- **Saved entries**:
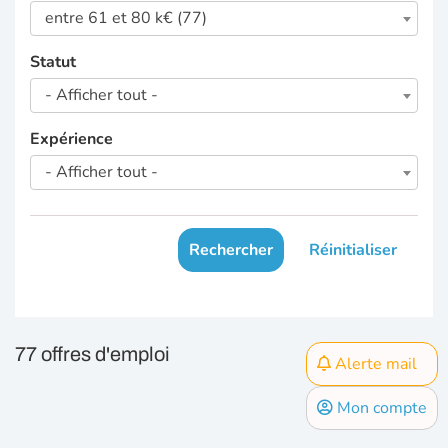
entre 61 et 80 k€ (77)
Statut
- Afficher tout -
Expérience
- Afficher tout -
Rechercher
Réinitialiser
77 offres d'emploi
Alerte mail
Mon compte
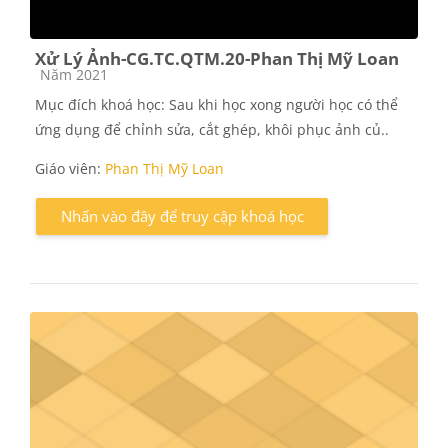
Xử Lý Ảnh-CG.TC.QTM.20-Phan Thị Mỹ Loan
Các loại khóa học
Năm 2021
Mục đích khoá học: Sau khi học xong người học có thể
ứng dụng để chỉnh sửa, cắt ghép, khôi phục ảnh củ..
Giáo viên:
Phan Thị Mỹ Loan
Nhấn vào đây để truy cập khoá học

--

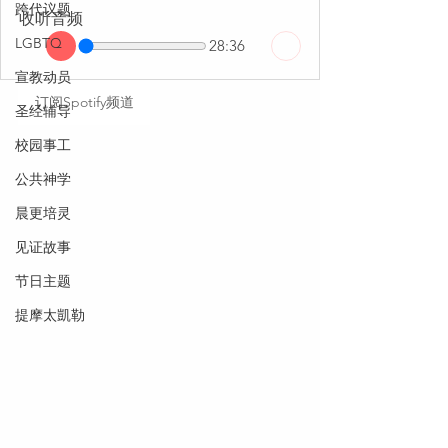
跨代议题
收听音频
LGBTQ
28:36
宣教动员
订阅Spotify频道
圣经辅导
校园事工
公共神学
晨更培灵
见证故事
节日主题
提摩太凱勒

- **Problem**:
Among the entries above, take the lines from the one with "entre 61 et 80 k€ (77)" through the one with "Nhấn vào đây để truy cập khoá học" and retype them exactly, leaving out the pictures.

- **Answer space**:
entre 61 et 80 k€ (77)
Statut
- Afficher tout -
Expérience
- Afficher tout -
Rechercher
Réinitialiser
77 offres d'emploi
Alerte mail
Mon compte
Xử Lý Ảnh-CG.TC.QTM.20-Phan Thị Mỹ Loan
Các loại khóa học
Năm 2021
Mục đích khoá học: Sau khi học xong người học có thể
ứng dụng để chỉnh sửa, cắt ghép, khôi phục ảnh củ..
Giáo viên:
Phan Thị Mỹ Loan
Nhấn vào đây để truy cập khoá học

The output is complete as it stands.